A type III radio burst automatic analysis system and statistic results for a half solar-cycle with the Nan\c{c}ay Decameter Array data

TL;DR

This paper presents an automated system for detecting and analyzing solar type III radio bursts using Nancay Decameter Array data, providing statistical insights into burst characteristics over half a solar cycle.

Contribution

The study introduces a novel automatic analysis system employing computer vision techniques to detect and analyze type III radio bursts from dynamic spectra.

Findings

Median frequency drift rate is about 6.94 MHz/s for detected bursts.

Frequency drift rate follows a power-law dependence on frequency.

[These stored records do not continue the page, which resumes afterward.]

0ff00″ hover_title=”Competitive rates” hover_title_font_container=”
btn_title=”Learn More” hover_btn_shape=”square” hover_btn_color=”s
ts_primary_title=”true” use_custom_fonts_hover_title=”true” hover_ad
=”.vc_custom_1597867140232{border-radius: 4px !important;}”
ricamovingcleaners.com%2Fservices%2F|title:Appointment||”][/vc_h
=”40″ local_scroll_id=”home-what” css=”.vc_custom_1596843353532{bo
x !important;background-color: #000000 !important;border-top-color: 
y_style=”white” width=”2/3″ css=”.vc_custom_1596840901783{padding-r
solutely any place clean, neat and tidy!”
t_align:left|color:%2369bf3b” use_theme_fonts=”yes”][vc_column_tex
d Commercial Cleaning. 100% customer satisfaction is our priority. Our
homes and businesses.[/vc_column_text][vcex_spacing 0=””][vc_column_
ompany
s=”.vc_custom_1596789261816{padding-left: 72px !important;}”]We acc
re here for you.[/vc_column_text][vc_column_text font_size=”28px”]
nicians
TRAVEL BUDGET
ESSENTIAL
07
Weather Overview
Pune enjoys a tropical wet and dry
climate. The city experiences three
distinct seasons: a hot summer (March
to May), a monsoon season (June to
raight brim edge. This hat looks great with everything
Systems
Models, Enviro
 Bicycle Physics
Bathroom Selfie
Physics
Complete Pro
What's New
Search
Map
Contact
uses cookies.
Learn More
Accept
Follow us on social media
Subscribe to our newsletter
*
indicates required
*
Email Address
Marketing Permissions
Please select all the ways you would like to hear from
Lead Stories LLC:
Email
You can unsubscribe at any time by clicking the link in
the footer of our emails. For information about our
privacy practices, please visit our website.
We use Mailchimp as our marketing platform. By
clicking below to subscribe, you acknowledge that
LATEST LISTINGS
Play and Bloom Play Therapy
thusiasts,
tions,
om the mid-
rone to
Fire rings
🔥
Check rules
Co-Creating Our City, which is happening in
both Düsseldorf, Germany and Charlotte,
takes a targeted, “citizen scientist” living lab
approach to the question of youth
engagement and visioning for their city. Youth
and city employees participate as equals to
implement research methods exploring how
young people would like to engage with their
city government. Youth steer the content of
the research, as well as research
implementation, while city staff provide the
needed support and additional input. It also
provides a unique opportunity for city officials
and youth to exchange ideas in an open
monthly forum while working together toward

Average exciter speed is approximately 0.2c, with no significant cycle dependence.

Abstract

We design an event recognition-analysis system that can automatically detect solar type III radio burst and can mine information of the burst from the dynamic spectra observed by Nancay Decameter Array (NDA). We investigate the frequency drift rate of type III bursts and the speed of electron beams responsible for the generation of the bursts. Several computer vision methods are used in this automatic analysis system. The Hough transform is performed to recognize the line segment associated with type III bursts in the dynamic spectra. A modified active contour model is used to track the backbone of the burst and estimate the frequency drift rate at different frequency channels. We run this system on the NDA data from 2012 to 2017, and give a statistical survey of the event number distribution, the starting and stopping frequencies of bursts, the frequency dependence of the drift rate, and the exciter speed using three corona density models. The median value of the average frequency drift rates is about 6.94MHz/s for 1389 simple well-isolated type III bursts detected in the frequency range 10--80 MHz of NDA observation. The frequency drift rate changes with frequency as $df/dt = -0.0672 f^{1.23}$ from a least-squares fitting. The average exciter speed is about 0.2c based the density models. We do not find any significant dependence of the drift rate and the exciter speed on the solar activity cycle.